Objectives and Approach
The main objective of the ADIOS project is to assess the impact of atmospheric deposition on the open Mediterranean Sea with respect to natural processes and human activity. Progress in resolving this major issue will be achieved through:
- the basin-wide characterisation of atmospheric deposition,
- the determination of levels of natural and anthropogenic compounds in the different compartments of the ecosystem, and
- the study, in the water column and the deep sediments, of their effects on major biogeochemical processes and biota.
The project will consider simultaneously the impact and fate of three groups of pollutants (potentially threatening metals, organic substances and artificial radionuclides), nutrients (nitrogen, phosphorus, iron) and key elements (organic and inorganic carbon). Interdisciplinarity research will integrate field sampling and measurements, laboratory experiments, remote sensing and modelling:
- Long-term (1 year) deployment of equipments (atmospheric network; moored sediment traps and current meters) and seasonal surveys (cruises) will permit for the first time to collect samples and to measure, in 9 representative land-based around the entire Mediterranean Sea and 2 open ocean experimental sites (centre of the Eastern and Western Mediterranean basins), core parameters as well as biogeochemical processes in the atmosphere, the water column and the sediments. Pollutant levels and ecotoxicological effects will be determined in deep Mediterranean biota.

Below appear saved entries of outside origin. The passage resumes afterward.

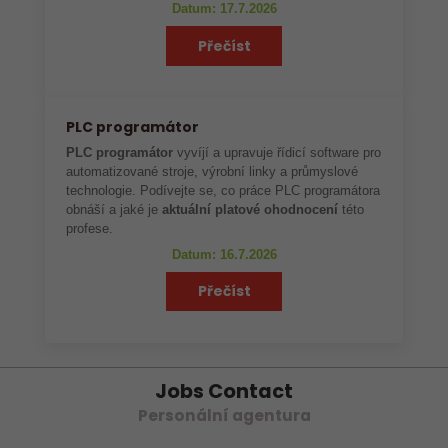
Datum: 17.7.2026
Přečíst
PLC programátor
PLC programátor
vyvíjí a upravuje řídicí software pro
automatizované stroje, výrobní linky a průmyslové
technologie. Podívejte se, co práce PLC programátora
obnáší a jaké je
aktuální platové ohodnocení
této
profese.
Datum: 16.7.2026
Přečíst
Jobs Contact
Personální agentura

Where appropriate,integration of new data sets with existing ones (retrospective analysis) will represent a milestone for the assessment of past and present variability.
- A Fast Response Experiment will check quasi-contemporarily the impact of a natural deposition event and its phasing out to detect and quantify the effects on the biology of the pelagic food web and the biogeochemistry of the upper water column.

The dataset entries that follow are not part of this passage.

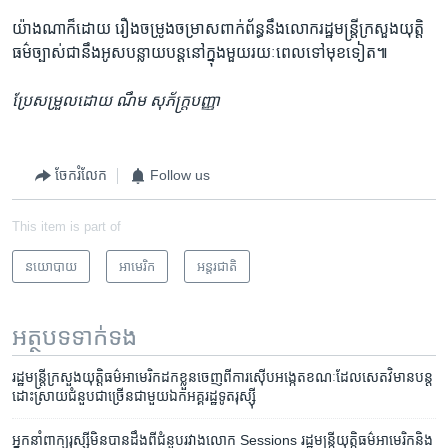
យ៉ាងណាក៏ដោយ រឿង​ចម្រូងចម្រាស​ពាក់ព័ន្ធ​នឹង​លោក​រដ្ឋមន្រ្តី​ក្រសួង​យុត្តិ
ធម៌​ច្បាស់​ជានឹង​អូសបន្លាយ​បន្ត​នៅ​ក្នុងមួយ​រយៈពេល​ទៅ​មុខ​ទៀត៕
ប្រែសម្រួល​ដោយ ណឹម សុភ័ក្រ្តបញ្ញា
ចែករំលែក
Follow us
This item is part of
នយោបាយ
អាមេរិក​
អន្តរជាតិ
អត្ថបទ​ទាក់ទង
រដ្ឋ​មន្រ្តី​ក្រសួងយុត្តិធម៌​អាមេរិក​ដក​ខ្លួន​ចេញ​ពី​ការ​ស៊ើប​អង្កេត​ខណៈ​ដែល​សេតវិមាន​​បន្ត​
ដោះ​ស្រាយ​ជំនួប​ជា​ច្រើន​ជាមួយ​ឯកអគ្គរដ្ឋ​ទូត​រុស្ស៊ី
អ្នក​នាំ​ពាក្យ​រុស្ស៊ី​មិន​បាន​ដឹង​ពី​ជំនួប​រវាង​លោក Sessions រដ្ឋ​មន្រ្តី​យុត្តិធម៌​អាមេរិក​និង​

- In vitro experiments will assess dissolution capacity of aerosols and ioavailability of associated pollutants.
- Basin scale remote sensing (SeaWiFS) will permit to characterise aerosols categories, to test the triggering effects of atmospheric deposition (e.g. dust events) on blooms, and to bring field observations into a broader context.
- Using and enhancing existing numerical tools will permit to understand, hindcast and predict the evolution of the Mediterranean open ecosystem. Meteorological, dynamical and ecological models will be employed to quantitatively and qualitatively synthesise the applied knowledge base, and will be used as tools for the prediction of ecosystem integrity, both in its functional and structural aspects. Scenarios will be described to estimate ecosystem sensitivity to atmospheric deposition of pollutants and nutrients.